To date PIFSC has removed more than 1.9 million pounds (848 metric tons) of DFG in an effort to mitigate the hazards that this marine debris presents to this important ecological community. To accomplish this, NOAA’s team has utilized in-water manta-tow and swim survey methods and breath-hold snorkel removal techniques. This presentation will review survey and removal methods, summarize the 2012-2016 efforts and suggest best practices (and share lessons learned).

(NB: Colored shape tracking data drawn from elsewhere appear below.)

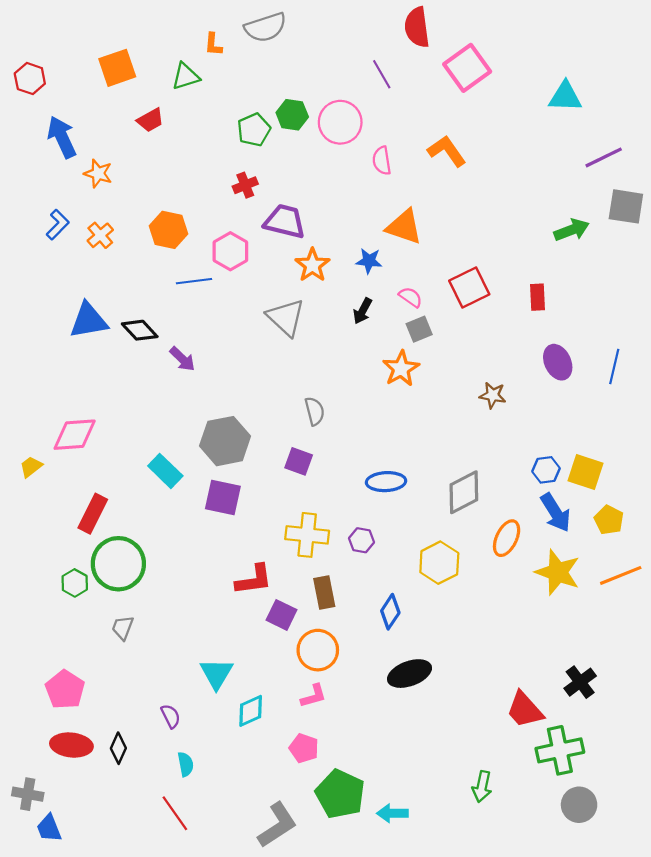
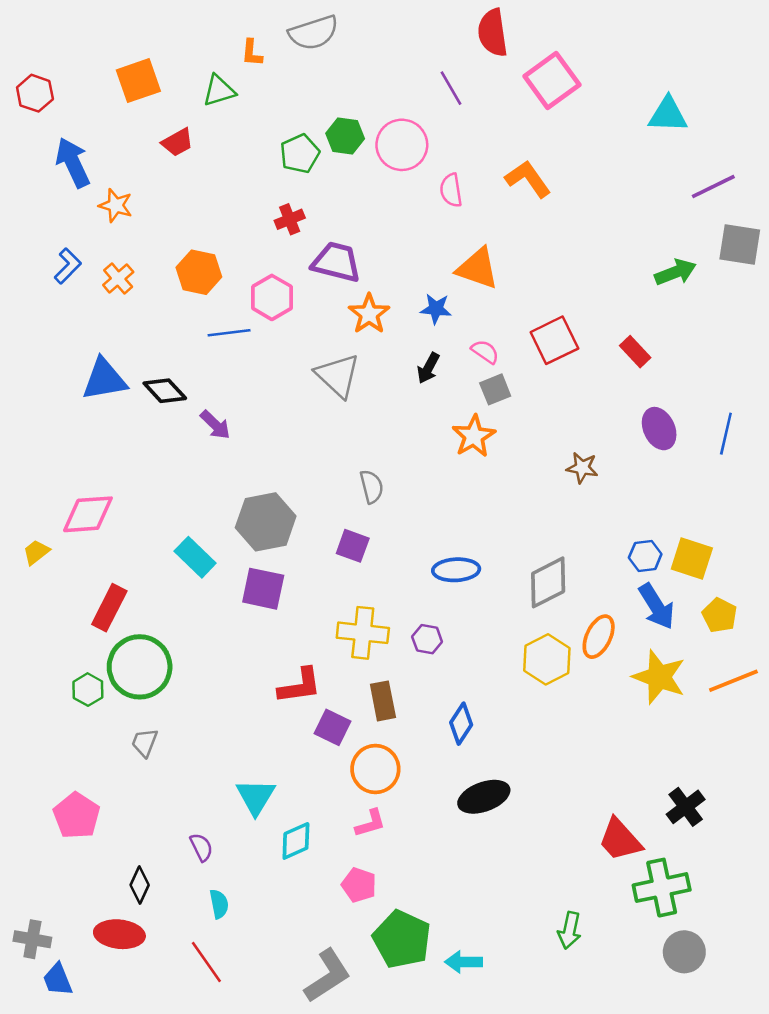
red rectangle: (537, 297) -> (635, 352), turned -40
yellow hexagon: (439, 563) -> (547, 659), moved
red ellipse: (71, 745) -> (119, 934), moved

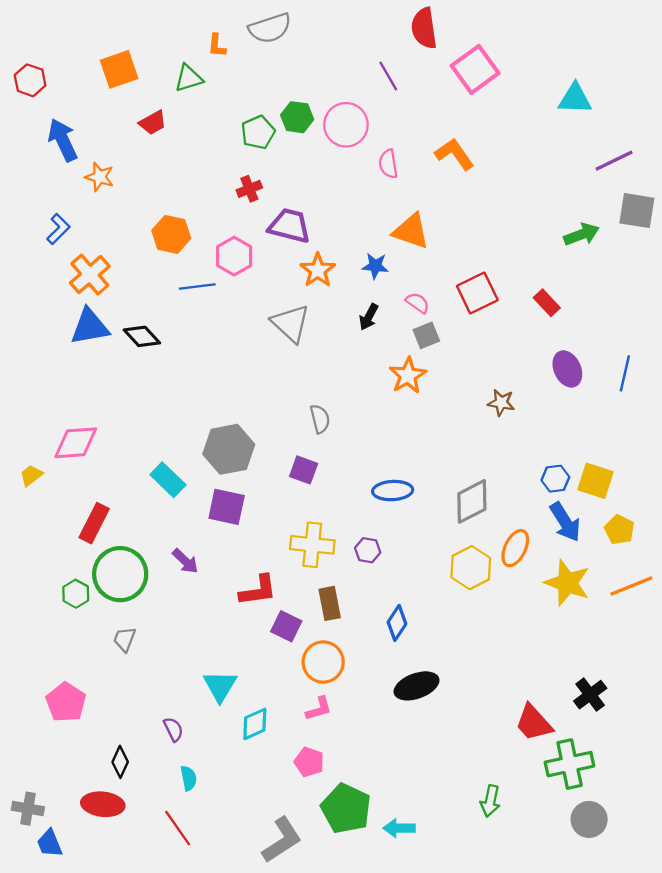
orange cross: (118, 279) -> (90, 275), moved, size x1.5
purple arrow: (215, 425) -> (185, 561), moved

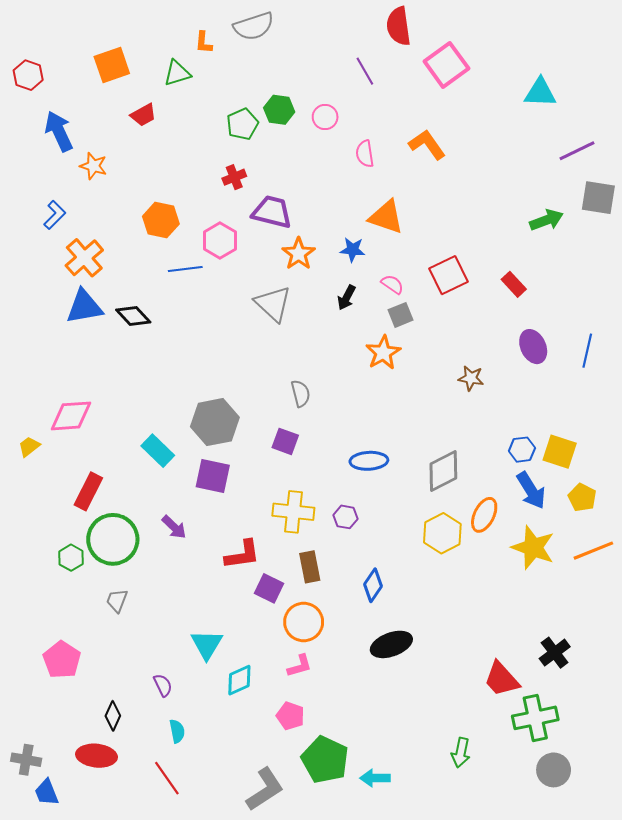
pink circle: (346, 125) -> (325, 117), size x0.6

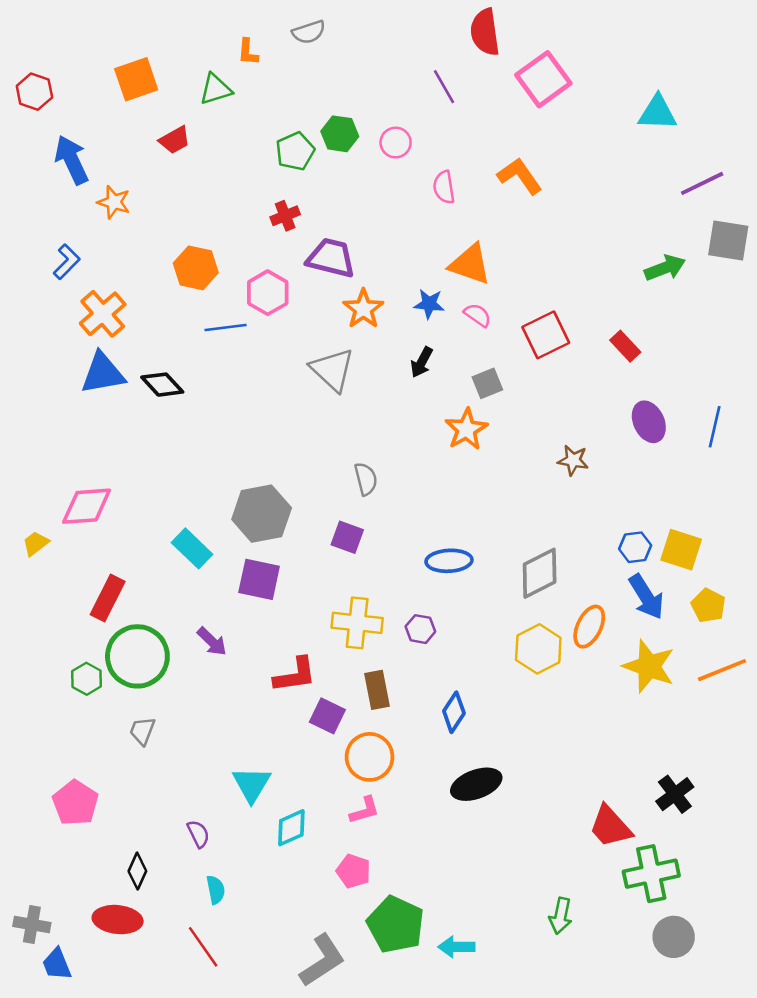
gray semicircle: (254, 26) -> (309, 32), size x0.7
pink semicircle: (392, 284) -> (478, 315), moved

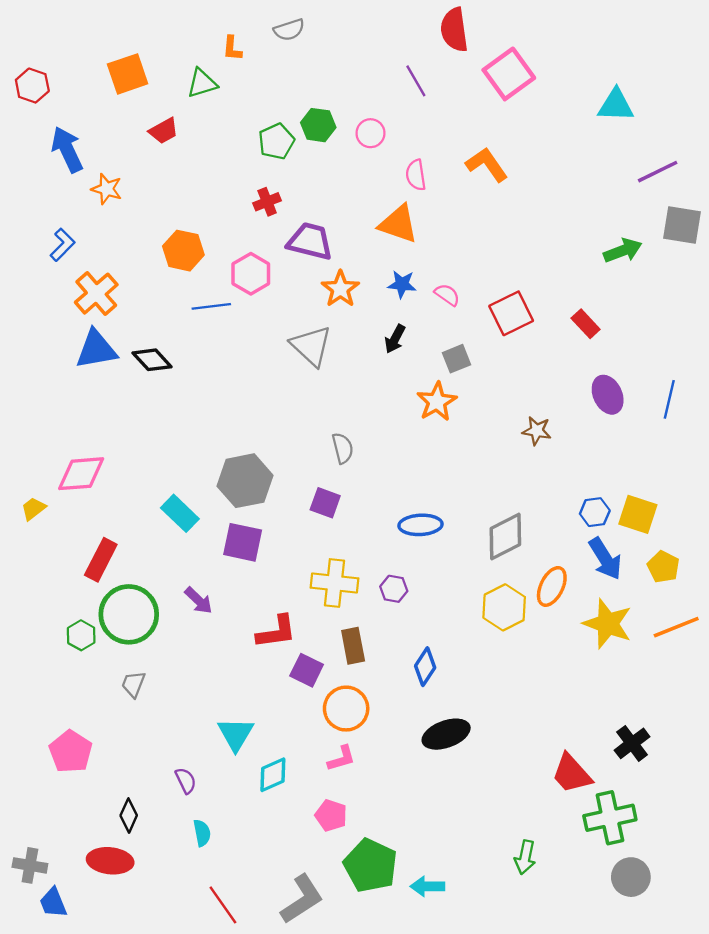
orange triangle: (470, 264) -> (398, 224), moved
red line: (203, 947) -> (223, 905), moved

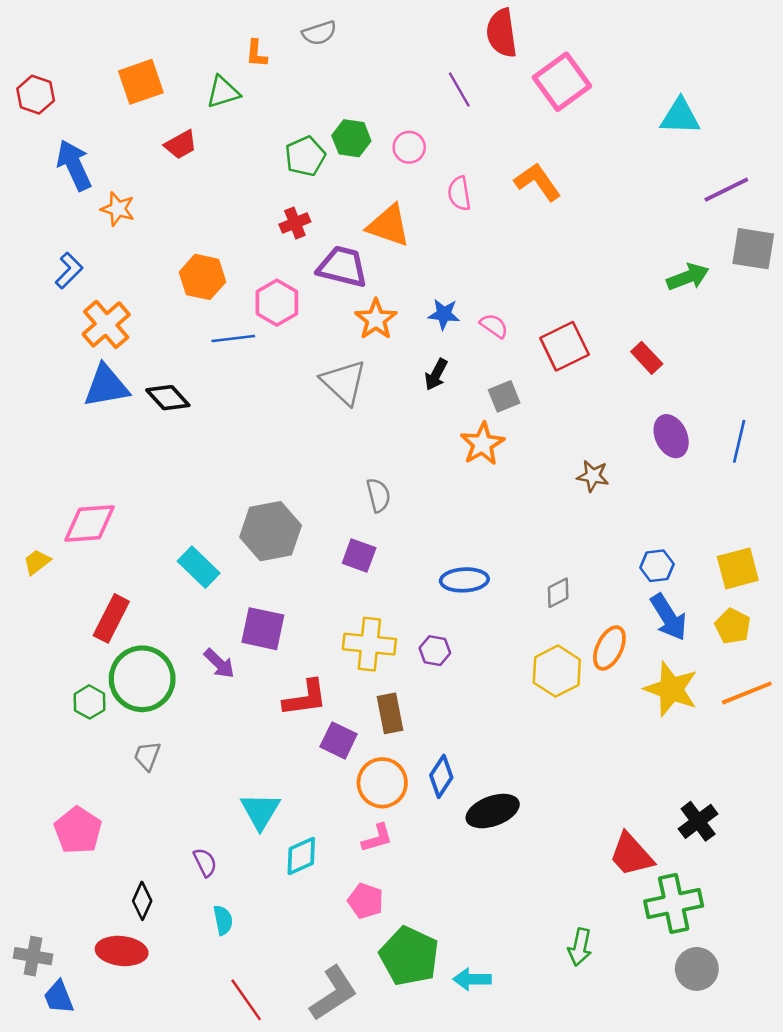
orange triangle: (398, 224) -> (389, 226), moved
yellow square: (638, 514) -> (738, 568), moved, turned -33
gray diamond: (505, 537) -> (558, 593), size x0.6
purple square: (243, 542) -> (263, 629), moved
blue diamond: (425, 667) -> (441, 776), moved

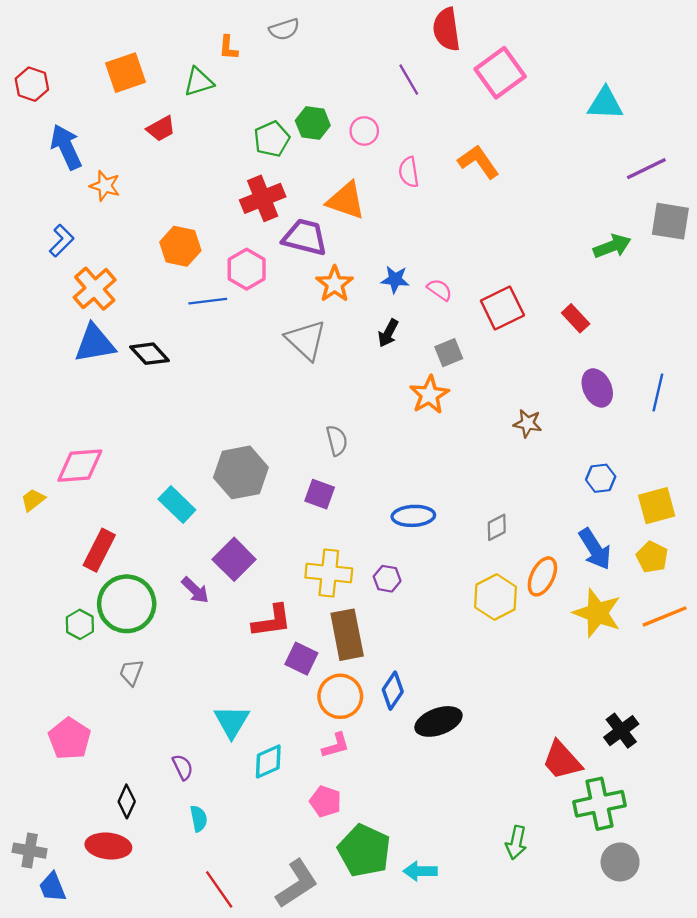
red cross: (295, 223) -> (263, 198), size x1.6
blue hexagon: (657, 566) -> (601, 478), moved
purple square: (263, 629) -> (234, 559), turned 33
brown rectangle: (390, 713) -> (347, 635), size x1.4

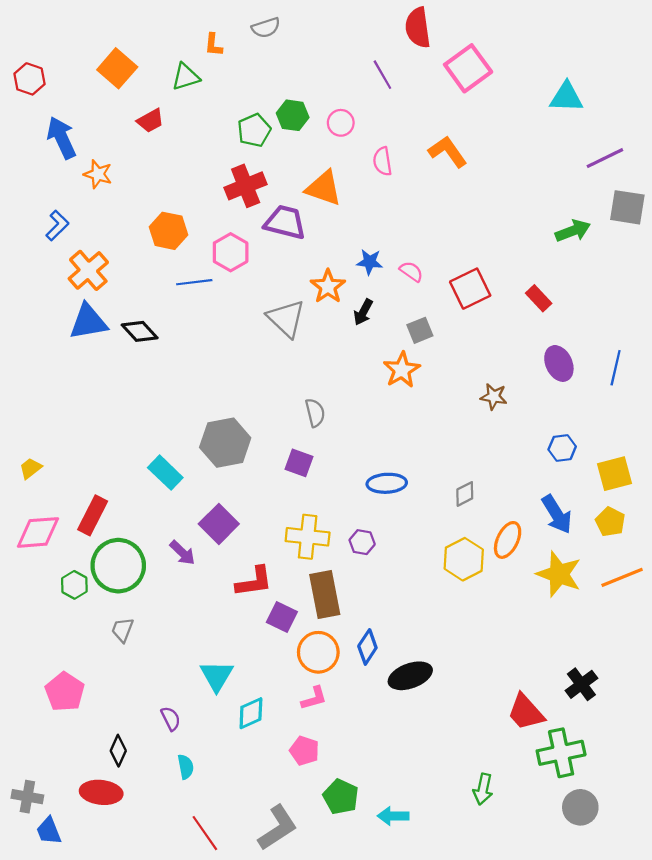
orange square: (126, 73) -> (117, 68), turned -30
orange star: (335, 284) -> (328, 286), moved
pink diamond: (80, 466) -> (38, 532), moved
green pentagon: (364, 851) -> (341, 797), size x0.7

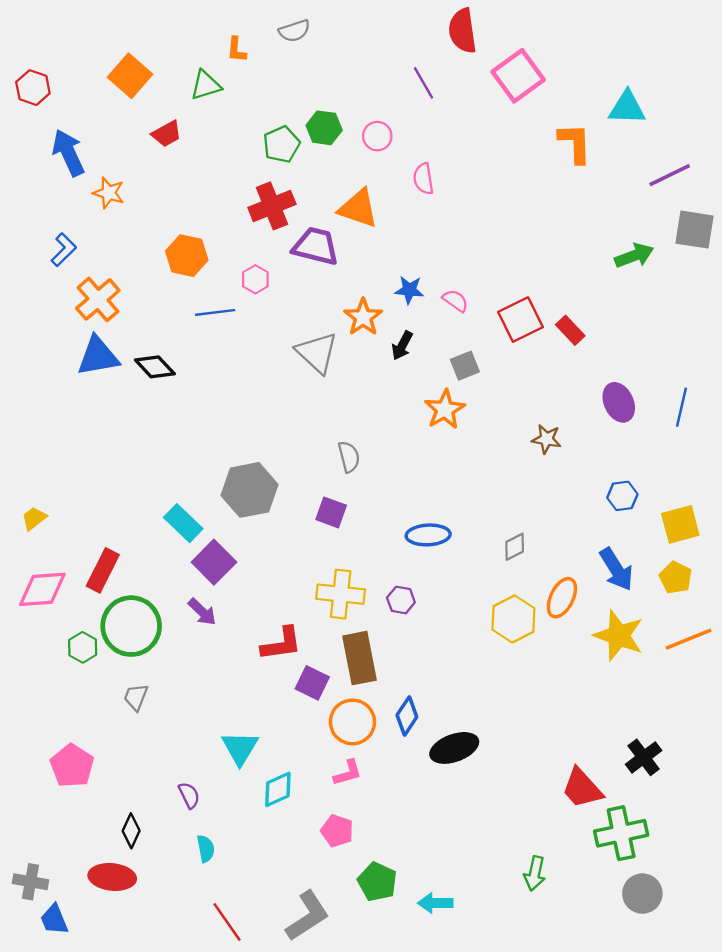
orange L-shape: (448, 152) -> (575, 143), moved, turned 33
pink hexagon: (231, 252) -> (255, 279), size x0.7
red rectangle: (539, 298) -> (570, 330), moved
purple square: (219, 524) -> (214, 562), moved

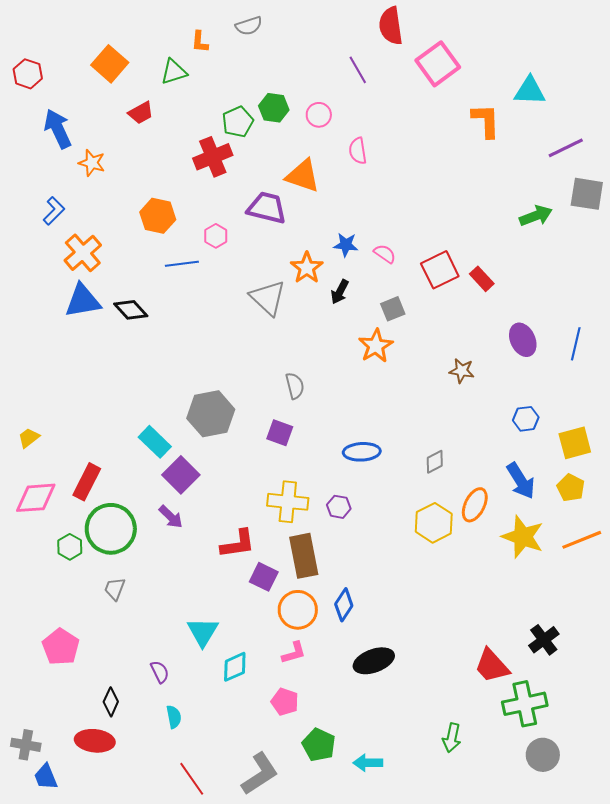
red cross: (272, 206) -> (213, 157), moved
black ellipse: (454, 748) -> (374, 661), moved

How building evidence on ghost gear drives advocacy efforts to implement the sustainable development agenda and catalyses sustainable solutions at scale.
presenting: Ingrid Giskes (Global Ghost Gear Initiative – Chair of Steering Group, Australia); authors: Ingrid Giskes (Global Ghost Gear Initiative – Chair of Steering Group, Australia)
In 2014, World Animal Protection (WAP) launched its Sea Change Campaign with the Fishing’s Phantom Menace report highlighting that cross-sectoral global collaboration was a necessary approach to combat ghost gear. In 2015, WAP launched the Global Ghost Gear Initiative (GGGI), bringing together a critical group of stakeholders and experts on this topic. The GGGI addresses sea-based sources of marine debris, specifically ALDFG, and contributes to the delivery of the first target (14.1) under Sustainable Development Goal 14, calling for a significant reduction in marine debris of all kinds by 2025.
From the start of our campaign and the GGGI, we have understood that at the heart of facilitating buy-in, engagement and formulating effective solutions – whether prevention, mitigation or cure-based – is the need to understand the problem. Sharing data, intelligence and resources to understand global abundance, causes, impacts and trends has been critical to develop a successful pathway to change, as well as galvanise action and interest from the international community.
In my presentation, I will highlight the pathway to the decision to work on the issue of ghost gear and how evidence has played a key role in formulating a global approach and strategy, as well as supported our advocacy efforts at the international level. I will also highlight how building evidence is helping the Initiative direct solution delivery in ghost gear hotspots, create opportunities for solution projects using best practice models, and enable global monitoring to catalyse further change as part of the Sustainable Development Goal ambitions.